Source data

════

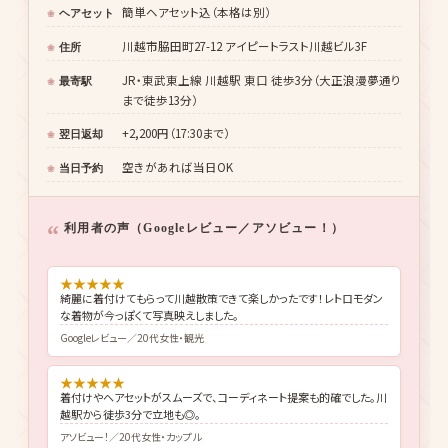
簡単ヘアセット込（本格は別）
ヘアセット
川越市脇田町27-12 アイピートラスト川越ビル3F
住所
JR・東武東上線 川越駅 東口 徒歩3分（大正浪漫夢通り
最寄駅
まで徒歩13分）
+2,200円（17:30まで）
翌日返却
空きがあれば当日OK
当日予約
利用者の声（Googleレビュー／アソビュー！）
★
★
★
★
★
綺麗に着付けてもらって川越散策できて楽しかったです！レトロモダン
な着物が今っぽくて写真映えしました。
Googleレビュー／20代女性・観光
★
★
★
★
★
着付けやヘアセットがスムーズで、コーディネート提案も的確でした。川
越駅から徒歩3分で立地も◎。
アソビュー！／20代女性・カップル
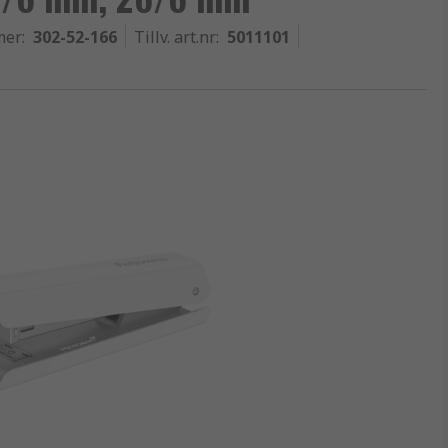
mer
:
302-52-166
Tillv. art.nr
:
5011101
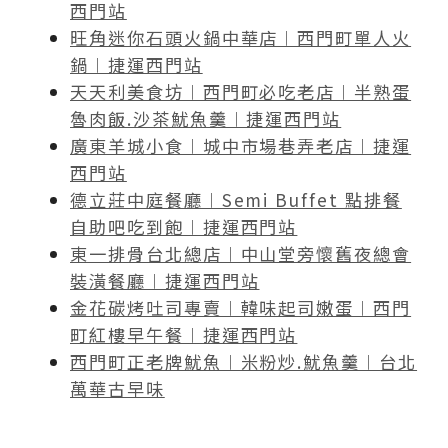
西門站
旺角迷你石頭火鍋中華店︱西門町單人火
鍋︱捷運西門站
天天利美食坊︱西門町必吃老店︱半熟蛋
魯肉飯.沙茶魷魚羹︱捷運西門站
廣東羊城小食︱城中市場巷弄老店︱捷運
西門站
德立莊中庭餐廳︱Semi Buffet 點排餐
自助吧吃到飽︱捷運西門站
東一排骨台北總店︱中山堂旁懷舊夜總會
裝潢餐廳︱捷運西門站
金花碳烤吐司專賣︱韓味起司嫩蛋︱西門
町紅樓早午餐︱捷運西門站
西門町正老牌魷魚︱米粉炒.魷魚羹︱台北
萬華古早味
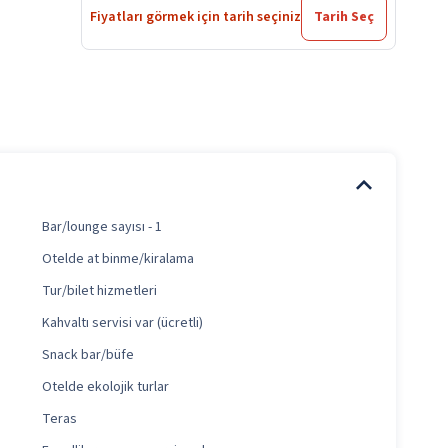
Fiyatları görmek için tarih seçiniz
Tarih Seç
Bar/lounge sayısı - 1
Otelde at binme/kiralama
Tur/bilet hizmetleri
Kahvaltı servisi var (ücretli)
Snack bar/büfe
Otelde ekolojik turlar
Teras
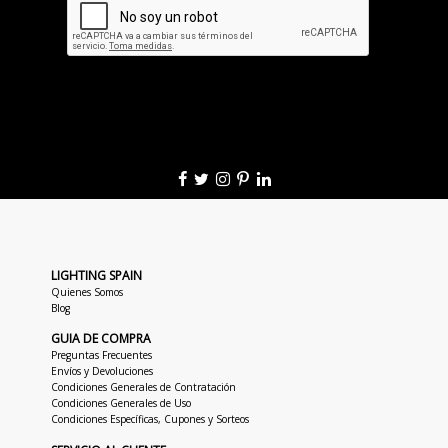
LIGHTING SPAIN
Quienes Somos
Blog
GUIA DE COMPRA
Preguntas Frecuentes
Envíos y Devoluciones
Condiciones Generales de Contratación
Condiciones Generales de Uso
Condiciones Específicas, Cupones y Sorteos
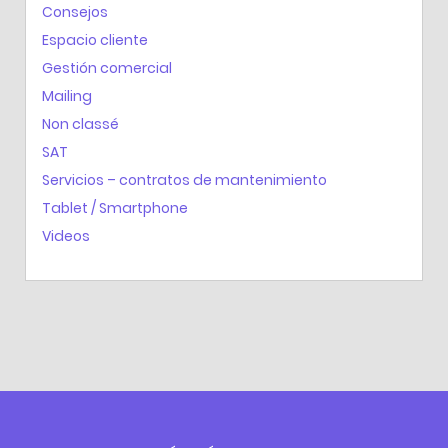
Consejos
Espacio cliente
Gestión comercial
Mailing
Non classé
SAT
Servicios – contratos de mantenimiento
Tablet / Smartphone
Videos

════

▶ **WHAT IS REQUIRED**: Retype the entries above word for word, minus any images.

▶ **TASK ANSWER**:
簡単ヘアセット込（本格は別）
ヘアセット
川越市脇田町27-12 アイピートラスト川越ビル3F
住所
JR・東武東上線 川越駅 東口 徒歩3分（大正浪漫夢通り
最寄駅
まで徒歩13分）
+2,200円（17:30まで）
翌日返却
空きがあれば当日OK
当日予約
利用者の声（Googleレビュー／アソビュー！）
★
★
★
★
★
綺麗に着付けてもらって川越散策できて楽しかったです！レトロモダン
な着物が今っぽくて写真映えしました。
Googleレビュー／20代女性・観光
★
★
★
★
★
着付けやヘアセットがスムーズで、コーディネート提案も的確でした。川
越駅から徒歩3分で立地も◎。
アソビュー！／20代女性・カップル
mer
:
302-52-166
Tillv. art.nr
:
5011101
西門站
旺角迷你石頭火鍋中華店︱西門町單人火
鍋︱捷運西門站
天天利美食坊︱西門町必吃老店︱半熟蛋
魯肉飯.沙茶魷魚羹︱捷運西門站
廣東羊城小食︱城中市場巷弄老店︱捷運
西門站
德立莊中庭餐廳︱Semi Buffet 點排餐
自助吧吃到飽︱捷運西門站
東一排骨台北總店︱中山堂旁懷舊夜總會
裝潢餐廳︱捷運西門站
金花碳烤吐司專賣︱韓味起司嫩蛋︱西門
町紅樓早午餐︱捷運西門站
西門町正老牌魷魚︱米粉炒.魷魚羹︱台北
萬華古早味
Fiyatları görmek için tarih seçiniz
Tarih Seç
Bar/lounge sayısı - 1
Otelde at binme/kiralama
Tur/bilet hizmetleri
Kahvaltı servisi var (ücretli)
Snack bar/büfe
Otelde ekolojik turlar
Teras
LIGHTING SPAIN
Quienes Somos
Blog
GUIA DE COMPRA
Preguntas Frecuentes
Envíos y Devoluciones
Condiciones Generales de Contratación
Condiciones Generales de Uso
Condiciones Específicas, Cupones y Sorteos
Consejos
Espacio cliente
Gestión comercial
Mailing
Non classé
SAT
Servicios – contratos de mantenimiento
Tablet / Smartphone
Videos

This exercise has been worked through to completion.